My code beneath works fine. But... I think there is a more efficient way of coding this. But I can't figure it out. I thought reset_index() worked well, but it doesn't in this case. So, all suggestions are welcome. Thanks in advance!
I have a large dataframe (hospital data). All data are from 2017, 2018 and 2019. The column: spoedelectief can have two values: one for emergency and one for non emergency patient. In Dutch emergency is called Spoed. So, emergency is S and non emergency is E.
From the dataframe I want to make ( to visualize the amount of emergency and non emergency each year) a new dataframe. But I'm stuck with that.

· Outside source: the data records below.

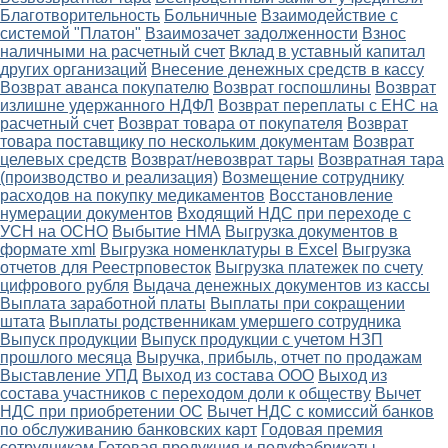
Благотворительность
Больничные
Взаимодействие с
системой "Платон"
Взаимозачет задолженности
Взнос
наличными на расчетный счет
Вклад в уставный капитал
других организаций
Внесение денежных средств в кассу
Возврат аванса покупателю
Возврат госпошлины
Возврат
излишне удержанного НДФЛ
Возврат переплаты с ЕНС на
расчетный счет
Возврат товара от покупателя
Возврат
товара поставщику по нескольким документам
Возврат
целевых средств
Возврат/невозврат тары
Возвратная тара
(производство и реализация)
Возмещение сотруднику
расходов на покупку медикаментов
Восстановление
нумерации документов
Входящий НДС при переходе с
УСН на ОСНО
Выбытие НМА
Выгрузка документов в
формате xml
Выгрузка номенклатуры в Excel
Выгрузка
отчетов для Реестрповесток
Выгрузка платежек по счету
цифрового рубля
Выдача денежных документов из кассы
Выплата заработной платы
Выплаты при сокращении
штата
Выплаты родственникам умершего сотрудника
Выпуск продукции
Выпуск продукции с учетом НЗП
прошлого месяца
Выручка, прибыль, отчет по продажам
Выставление УПД
Выход из состава ООО
Выход из
состава участников с переходом доли к обществу
Вычет
НДС при приобретении ОС
Вычет НДС с комиссий банков
по обслуживанию банковских карт
Годовая премия
сотрудникам
Готовая продукция и полуфабрикаты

Some code;
test = df_new.groupby(df_new['operatiejaar'])['spoedelectief'].value_counts().sort_index()
gives back a Pandas Series:
operatiejaar spoedelectief
2017 E 5459
S 1054
2018 E 6191
S 1029
2019 E 6160
S 1159
For visualisation in Seaborn I tried to make this a DataFrame with reset_index() but that gives an error:
ValueError: cannot insert spoedelectief, already exists
Making test a DataFrame works:
test = pd.DataFrame(test)
With this result:
But test.columns gives this:
Index(['spoedelectief'], dtype='object')
Underneath the code I used to create a DataFrame as I wanted:
test = df_new.groupby(df_new['operatiejaar'])['spoedelectief'].value_counts().sort_index()
jaar_list = []
spel_list = []
totaal = []
for index, value in test.items():
jaar_list.append(index[0])
spel_list.append(index[1])
totaal.append(value)
spel_jaar = pd.DataFrame(
{'jaar': jaar_list,
'spoedelectief': spel_list,
'totaal': totaal
})
Which gives the desired DF:
How to code this much easier / directly from the original DF? thanks!